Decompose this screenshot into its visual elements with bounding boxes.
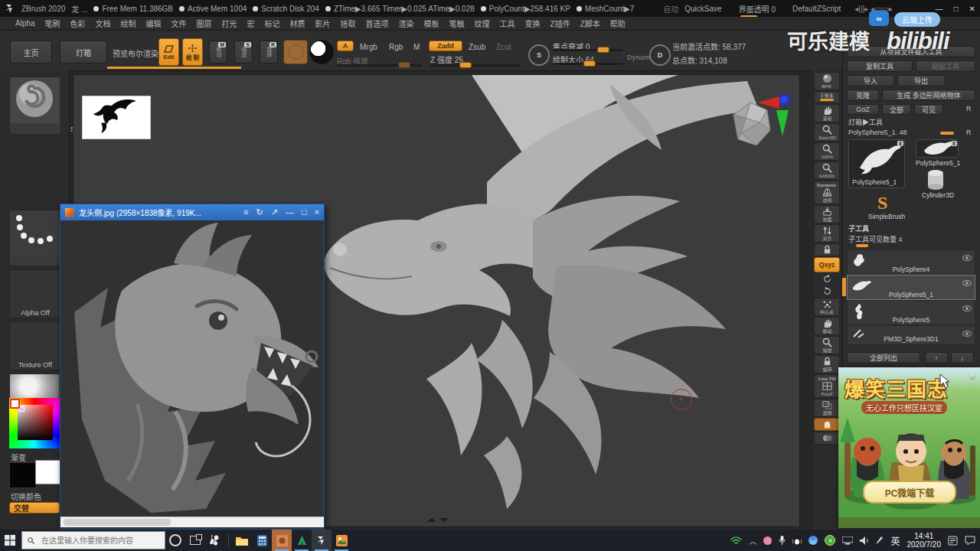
rotate-cw-button[interactable] xyxy=(815,285,839,297)
volume-icon[interactable] xyxy=(860,536,869,545)
menu-material[interactable]: 材质 xyxy=(290,18,305,29)
tray-expand-chevron[interactable]: ︿ xyxy=(749,535,756,546)
scrollbar-thumb[interactable] xyxy=(64,519,171,526)
cloud-upload-pill[interactable]: 云端上传 xyxy=(894,12,940,27)
mrgb-button[interactable]: Mrgb xyxy=(360,43,377,51)
simplebrush-icon[interactable]: S xyxy=(877,193,897,213)
sticky-note-tray-icon[interactable] xyxy=(948,536,958,546)
goz-r-button[interactable]: R xyxy=(966,105,972,112)
bpr-button[interactable]: BPR xyxy=(814,72,840,90)
viewer-menu-icon[interactable]: ≡ xyxy=(243,207,248,217)
visibility-eye-icon[interactable] xyxy=(962,255,972,261)
menu-brush[interactable]: 笔刷 xyxy=(45,18,60,29)
zbrush-app-icon[interactable] xyxy=(312,530,332,551)
home-button[interactable]: 主页 xyxy=(10,41,52,64)
wifi-icon[interactable] xyxy=(730,536,742,545)
paste-tool-button[interactable]: 粘贴工具 xyxy=(916,60,975,72)
taskbar-search[interactable] xyxy=(21,531,165,549)
active-tool-r[interactable]: R xyxy=(966,129,972,136)
viewer-fullscreen-icon[interactable]: ↗ xyxy=(271,207,278,217)
ad-download-button[interactable]: PC微端下载 xyxy=(863,481,956,504)
microphone-tray-icon[interactable] xyxy=(779,536,786,546)
zsub-button[interactable]: Zsub xyxy=(469,43,485,51)
goz-visible-button[interactable]: 可见 xyxy=(914,104,943,115)
menu-picker[interactable]: 拾取 xyxy=(341,18,356,29)
viewer-horizontal-scrollbar[interactable] xyxy=(60,517,324,527)
3dsmax-app-icon[interactable] xyxy=(292,530,312,551)
axis-gizmo-icon[interactable] xyxy=(756,93,792,138)
menu-render[interactable]: 渲染 xyxy=(399,18,414,29)
quicksave-button[interactable]: QuickSave xyxy=(684,5,721,13)
current-stroke-dots[interactable]: Dots xyxy=(9,210,61,266)
restore-button[interactable]: □ xyxy=(954,5,959,13)
focal-shift-knob[interactable] xyxy=(597,47,609,53)
subtool-row-polysphere5[interactable]: PolySphere5 xyxy=(847,300,975,325)
current-material-sphere[interactable] xyxy=(309,40,334,64)
rotate-button[interactable]: R 旋转 xyxy=(260,41,278,64)
menu-document[interactable]: 文档 xyxy=(96,18,111,29)
zoom-canvas-button[interactable]: 缩放 xyxy=(814,336,840,354)
subpixel-button[interactable]: 子像素 xyxy=(814,91,840,103)
search-input[interactable] xyxy=(40,536,158,546)
subtool-header[interactable]: 子工具 xyxy=(848,223,869,233)
menu-marker[interactable]: 标记 xyxy=(265,18,280,29)
qq-tray-icon[interactable] xyxy=(792,536,802,546)
menu-preferences[interactable]: 首选项 xyxy=(366,18,389,29)
subtool-row-polysphere5-1-selected[interactable]: PolySphere5_1 xyxy=(847,275,975,300)
qxyz-symmetry-button[interactable]: Qxyz xyxy=(814,257,840,272)
z-intensity-track[interactable] xyxy=(430,64,521,67)
menu-stroke[interactable]: 笔触 xyxy=(449,18,465,29)
subtool-row-polysphere4[interactable]: PolySphere4 xyxy=(847,249,975,275)
menu-tool[interactable]: 工具 xyxy=(500,18,515,29)
menu-movie[interactable]: 影片 xyxy=(315,18,331,29)
current-texture-off[interactable]: Texture Off xyxy=(9,321,61,370)
viewer-maximize-button[interactable]: □ xyxy=(302,207,307,217)
tool-thumb-polysphere-small[interactable]: 8 xyxy=(916,139,959,158)
subpixel-knob[interactable] xyxy=(820,99,834,101)
menu-zplugin[interactable]: Z插件 xyxy=(550,18,570,29)
recorder-app-icon[interactable]: ∞ xyxy=(869,11,889,26)
preview-boolean-button[interactable]: 预览布尔渲染 xyxy=(113,47,158,59)
move-button[interactable]: M 移动 xyxy=(209,41,227,64)
color-picker[interactable] xyxy=(9,398,60,448)
rotate-ccw-button[interactable] xyxy=(815,273,839,285)
default-zscript-button[interactable]: DefaultZScript xyxy=(792,5,841,13)
minimize-button[interactable]: — xyxy=(936,5,943,13)
display-tray-icon[interactable] xyxy=(842,536,853,545)
cortana-icon[interactable] xyxy=(165,530,185,551)
gradient-label[interactable]: 渐变 xyxy=(11,452,26,463)
main-color-swatch[interactable] xyxy=(9,462,37,488)
active-app-icon[interactable] xyxy=(272,530,292,551)
sculptris-pro-button[interactable]: S xyxy=(528,44,550,66)
actual-size-button[interactable]: 100% xyxy=(814,142,840,161)
draw-button[interactable]: 绘 制 xyxy=(182,38,203,66)
current-alpha-off[interactable]: Alpha Off xyxy=(9,269,61,318)
image-viewer-window[interactable]: 龙头侧.jpg (2958×1838像素, 919K... ≡ ↻ ↗ — □ … xyxy=(60,204,325,530)
calculator-app-icon[interactable] xyxy=(252,530,272,551)
tool-thumb-cylinder[interactable] xyxy=(922,168,949,191)
clock[interactable]: 14:41 2020/7/20 xyxy=(907,532,942,549)
menu-light[interactable]: 打光 xyxy=(222,18,237,29)
perspective-button[interactable]: Dynamic透视 xyxy=(814,181,840,204)
rgb-intensity-track[interactable] xyxy=(337,64,423,67)
rotate-canvas-button[interactable]: 旋转 xyxy=(814,355,840,373)
move-canvas-button[interactable]: 移动 xyxy=(814,317,840,335)
subtool-up-button[interactable]: ↑ xyxy=(925,352,948,364)
pen-input-icon[interactable] xyxy=(876,536,884,545)
transparency-button[interactable]: 透明 xyxy=(814,399,840,417)
menu-layer[interactable]: 图层 xyxy=(197,18,212,29)
anchor-a-button[interactable]: A xyxy=(337,41,354,51)
rgb-button[interactable]: Rgb xyxy=(389,43,403,51)
z-intensity-knob[interactable] xyxy=(459,62,472,68)
z-intensity-slider-label[interactable]: Z 强度 25 xyxy=(430,54,463,65)
subtool-count-knob[interactable] xyxy=(856,244,868,247)
lightbox-tool-header[interactable]: 灯箱▶工具 xyxy=(848,117,883,127)
menu-file[interactable]: 文件 xyxy=(172,18,187,29)
aa-half-button[interactable]: AA50% xyxy=(814,161,840,180)
m-button[interactable]: M xyxy=(413,43,420,51)
lightbox-button[interactable]: 灯箱 xyxy=(60,41,107,64)
menu-zscript[interactable]: Z脚本 xyxy=(580,18,600,29)
rgb-intensity-knob[interactable] xyxy=(398,62,410,68)
goz-button[interactable]: GoZ xyxy=(847,104,879,115)
make-polymesh-button[interactable]: 生成 多边形网格物体 xyxy=(882,90,975,101)
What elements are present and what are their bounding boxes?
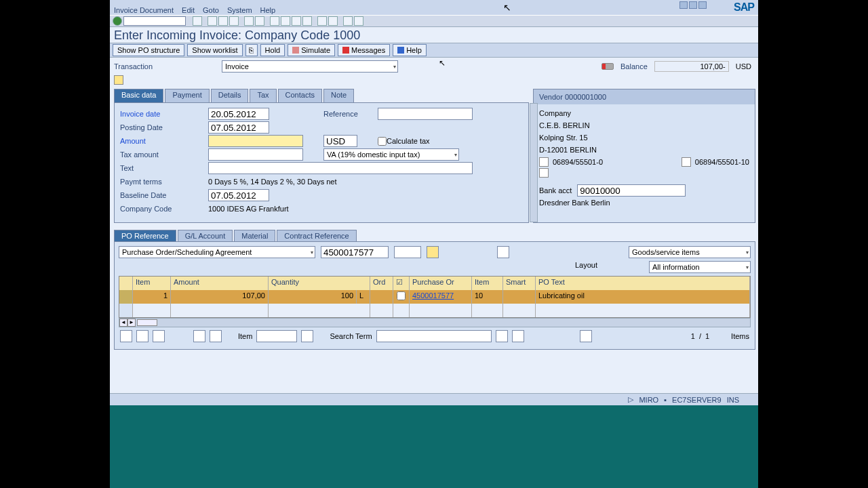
grid-horizontal-scrollbar[interactable]: ◄► xyxy=(119,318,751,327)
tax-code-dropdown[interactable]: VA (19% domestic input tax) xyxy=(323,148,459,161)
tab-po-reference[interactable]: PO Reference xyxy=(114,230,176,241)
print-icon[interactable] xyxy=(244,16,254,26)
window-close-icon[interactable] xyxy=(698,1,707,9)
shortcut-icon[interactable] xyxy=(328,16,338,26)
po-item-input[interactable] xyxy=(394,246,421,258)
hold-button[interactable]: Hold xyxy=(260,44,285,56)
col-item[interactable]: Item xyxy=(133,277,171,290)
calculate-tax-checkbox[interactable] xyxy=(378,137,387,146)
select-all-button[interactable] xyxy=(120,330,132,342)
tab-tax[interactable]: Tax xyxy=(250,89,276,102)
sort-asc-button[interactable] xyxy=(193,330,205,342)
col-quantity[interactable]: Quantity xyxy=(269,277,370,290)
item-nav-input[interactable] xyxy=(256,330,297,342)
cell-po-link[interactable]: 4500017577 xyxy=(412,291,454,300)
filter-button[interactable] xyxy=(153,330,165,342)
table-row[interactable] xyxy=(119,304,750,317)
help-icon[interactable] xyxy=(343,16,353,26)
cell-quantity[interactable]: 100 xyxy=(269,290,357,304)
window-min-icon[interactable] xyxy=(679,1,688,9)
menu-system[interactable]: System xyxy=(227,6,252,15)
next-page-icon[interactable] xyxy=(292,16,301,26)
posting-date-input[interactable] xyxy=(208,121,269,134)
messages-button[interactable]: Messages xyxy=(338,44,390,56)
back-icon[interactable] xyxy=(208,16,217,26)
display-vendor-icon[interactable] xyxy=(539,168,549,178)
layout-label: Layout xyxy=(575,261,597,273)
collapse-header-button[interactable] xyxy=(114,75,123,85)
sort-desc-button[interactable] xyxy=(210,330,222,342)
search-button[interactable] xyxy=(496,330,508,342)
invoice-date-label: Invoice date xyxy=(120,110,208,118)
baseline-date-input[interactable] xyxy=(208,189,269,201)
col-po[interactable]: Purchase Or xyxy=(410,277,472,290)
new-session-icon[interactable] xyxy=(317,16,327,26)
bank-acct-input[interactable] xyxy=(577,184,686,197)
show-po-structure-button[interactable]: Show PO structure xyxy=(113,44,184,56)
save-icon[interactable] xyxy=(193,16,202,26)
col-flag[interactable]: ☑ xyxy=(393,277,410,290)
goods-service-dropdown[interactable]: Goods/service items xyxy=(629,246,751,258)
find-icon[interactable] xyxy=(255,16,264,26)
tax-amount-input[interactable] xyxy=(208,148,303,161)
tab-payment[interactable]: Payment xyxy=(165,89,209,102)
vendor-street: Kolping Str. 15 xyxy=(539,131,749,144)
col-itemno[interactable]: Item xyxy=(472,277,503,290)
po-more-button[interactable] xyxy=(497,246,509,258)
amount-input[interactable] xyxy=(208,135,303,147)
col-amount[interactable]: Amount xyxy=(171,277,269,290)
menu-help[interactable]: Help xyxy=(260,6,276,15)
tab-gl-account[interactable]: G/L Account xyxy=(178,230,233,241)
help-button[interactable]: Help xyxy=(393,44,427,56)
header-scrollbar[interactable] xyxy=(530,103,538,222)
invoice-date-input[interactable] xyxy=(208,108,269,120)
po-number-input[interactable] xyxy=(321,246,389,258)
enter-icon[interactable] xyxy=(113,16,122,26)
tab-basic-data[interactable]: Basic data xyxy=(114,89,163,102)
search-term-input[interactable] xyxy=(376,330,492,342)
col-smart[interactable]: Smart xyxy=(503,277,536,290)
tab-note[interactable]: Note xyxy=(323,89,354,102)
posting-date-label: Posting Date xyxy=(120,123,208,131)
layout-dropdown[interactable]: All information xyxy=(649,261,751,273)
tab-contacts[interactable]: Contacts xyxy=(278,89,322,102)
system-toolbar xyxy=(110,15,758,27)
col-ord[interactable]: Ord xyxy=(370,277,393,290)
first-page-icon[interactable] xyxy=(270,16,279,26)
cell-unit[interactable]: L xyxy=(357,290,370,304)
window-restore-icon[interactable] xyxy=(689,1,697,9)
last-page-icon[interactable] xyxy=(302,16,312,26)
cancel-icon[interactable] xyxy=(229,16,239,26)
tab-contract-reference[interactable]: Contract Reference xyxy=(277,230,356,241)
vendor-phone: 06894/55501-0 xyxy=(553,156,603,168)
po-search-button[interactable] xyxy=(427,246,439,258)
other-doc-button[interactable]: ⎘ xyxy=(245,44,258,56)
settings-button[interactable] xyxy=(580,330,592,342)
layout-icon[interactable] xyxy=(354,16,363,26)
menu-goto[interactable]: Goto xyxy=(203,6,219,15)
menu-invoice-document[interactable]: Invoice Document xyxy=(114,6,174,15)
item-go-button[interactable] xyxy=(301,330,313,342)
currency-input[interactable] xyxy=(323,135,357,147)
exit-icon[interactable] xyxy=(218,16,228,26)
table-row[interactable]: 1 107,00 100 L 4500017577 10 Lubricating… xyxy=(119,290,750,304)
deselect-all-button[interactable] xyxy=(136,330,149,342)
tab-material[interactable]: Material xyxy=(234,230,275,241)
col-potext[interactable]: PO Text xyxy=(536,277,750,290)
row-flag-checkbox[interactable] xyxy=(397,291,406,300)
bank-acct-label: Bank acct xyxy=(539,184,572,197)
prev-page-icon[interactable] xyxy=(281,16,290,26)
reference-input[interactable] xyxy=(378,108,473,120)
menu-edit[interactable]: Edit xyxy=(182,6,195,15)
command-field[interactable] xyxy=(123,16,186,26)
simulate-button[interactable]: Simulate xyxy=(288,44,335,56)
status-tcode: MIRO xyxy=(639,396,658,404)
search-next-button[interactable] xyxy=(512,330,524,342)
cell-amount[interactable]: 107,00 xyxy=(171,290,269,304)
tab-details[interactable]: Details xyxy=(211,89,249,102)
reference-type-dropdown[interactable]: Purchase Order/Scheduling Agreement xyxy=(119,246,315,258)
text-input[interactable] xyxy=(208,162,473,174)
transaction-dropdown[interactable]: Invoice xyxy=(222,60,398,73)
cell-potext: Lubricating oil xyxy=(536,290,750,304)
show-worklist-button[interactable]: Show worklist xyxy=(187,44,242,56)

#### EXERCISE
What lines in the material include the string "acct"? Pull each one out.

#### TASK RESULT
bank-acct-input[interactable] xyxy=(577,184,686,197)
bank-acct-label: Bank acct xyxy=(539,184,572,197)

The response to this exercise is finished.